Wednesday, March 19, 2008

Oh, crap.

You know that moment when you realize you've done something wrong and you can't fake your way forward anymore? That you'll have to stop everything and go back and fix it? Yeah. Oh, crap.

Yesterday after work I was pounding around the house, racing upstairs and down, trying to change into my boatbuilding clothes so I could glue stuff. (I'm on Frame 4 of the Welsford Pathfinder design). Working with epoxy is always stressful, even in cold weather when it theoretically dries slower, and so I was in a rush to get started. On one of my passes through the kitchen (thirsty) I saw THE TURNING AWAY stacked up on the counter, where I'd been editing it at 5:30 that morning.
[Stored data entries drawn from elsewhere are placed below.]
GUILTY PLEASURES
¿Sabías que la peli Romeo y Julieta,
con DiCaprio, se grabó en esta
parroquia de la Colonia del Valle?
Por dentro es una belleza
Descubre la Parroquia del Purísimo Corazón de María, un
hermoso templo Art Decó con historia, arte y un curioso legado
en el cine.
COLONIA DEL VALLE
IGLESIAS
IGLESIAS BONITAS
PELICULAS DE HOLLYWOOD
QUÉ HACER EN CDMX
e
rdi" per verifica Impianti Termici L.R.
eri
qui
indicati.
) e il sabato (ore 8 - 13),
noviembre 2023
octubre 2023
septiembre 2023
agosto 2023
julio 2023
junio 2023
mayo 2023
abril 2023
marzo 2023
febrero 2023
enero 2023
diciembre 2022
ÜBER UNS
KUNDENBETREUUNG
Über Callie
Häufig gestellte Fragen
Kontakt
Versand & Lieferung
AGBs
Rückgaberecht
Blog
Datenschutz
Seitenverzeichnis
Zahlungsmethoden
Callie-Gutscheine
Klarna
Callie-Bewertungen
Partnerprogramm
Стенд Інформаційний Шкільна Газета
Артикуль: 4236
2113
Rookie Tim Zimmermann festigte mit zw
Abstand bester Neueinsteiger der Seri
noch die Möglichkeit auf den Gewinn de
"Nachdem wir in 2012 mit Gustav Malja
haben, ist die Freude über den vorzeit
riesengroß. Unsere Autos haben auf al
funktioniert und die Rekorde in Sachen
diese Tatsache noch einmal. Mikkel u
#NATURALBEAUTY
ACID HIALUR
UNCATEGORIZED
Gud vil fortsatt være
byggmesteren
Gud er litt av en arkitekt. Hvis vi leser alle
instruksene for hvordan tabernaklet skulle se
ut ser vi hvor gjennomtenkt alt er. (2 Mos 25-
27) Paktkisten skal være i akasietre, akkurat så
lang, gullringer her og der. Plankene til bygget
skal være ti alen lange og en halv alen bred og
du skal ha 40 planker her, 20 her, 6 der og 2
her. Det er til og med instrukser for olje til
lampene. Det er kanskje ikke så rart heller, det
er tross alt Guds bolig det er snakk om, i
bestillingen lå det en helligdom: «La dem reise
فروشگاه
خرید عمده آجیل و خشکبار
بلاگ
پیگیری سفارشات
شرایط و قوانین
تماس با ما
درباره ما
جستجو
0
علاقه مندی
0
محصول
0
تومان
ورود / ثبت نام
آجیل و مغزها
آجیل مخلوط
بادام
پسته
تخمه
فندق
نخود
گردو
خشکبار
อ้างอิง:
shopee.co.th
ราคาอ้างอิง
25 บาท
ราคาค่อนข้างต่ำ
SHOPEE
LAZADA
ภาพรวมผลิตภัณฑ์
Still the same old problem. The story doesn't start until p.33. Why? Why wait until then? Because everything that happens before then is important.

Is it?
Come on. Think about it.
Oh, crap.
Oh, crap.

Why not condense the timeline from three weeks to one day? Why not make stuff happen faster, rather than trying to write shorter sentences about time passing slowly? No wonder I wasn't getting anywhere with my coffee-fueled, early-morning line edits. My main character was sitting around for two weeks doing nothing. Of course it felt slow!

And so like a badly healed fracture, I now have to re-break my first several chapters into their component plot elements, re-set them, and hope they heal properly this time.

I stood there, picking dried epoxy off my boatbuilding pants, then scrawled down a note to myself:

All one day. Sam on dig, finds bone, introduced to J+K, is awkward, brings out bone. Then dream. Then decipher.

Much better. Tighter. And we don't have to read about how Sam is bored all day and thus boring TO us.

Out to the garage, head full of ideas. Epoxy and bronze screws and clamps.

A good day's work.


P said...

Are you going with a sloop or yawl rig?

Onto writing, it's good to find the rotten section now and scoop it out and into the trash. Don't let it contaminate the healthy narrative!

S R Wood said...

Yawl, y'all.

It's always amusing to madly dice the story into tiny pieces -- Yan Can Edit! -- and then reassemble the critical parts only to discover I've trimmed a mere 600 words. But the *sequence* is better.

Fascinating to learn that it's not an assemblage of unrelated incidents: there's a leaning momentum. Or at least, there SHOULD be.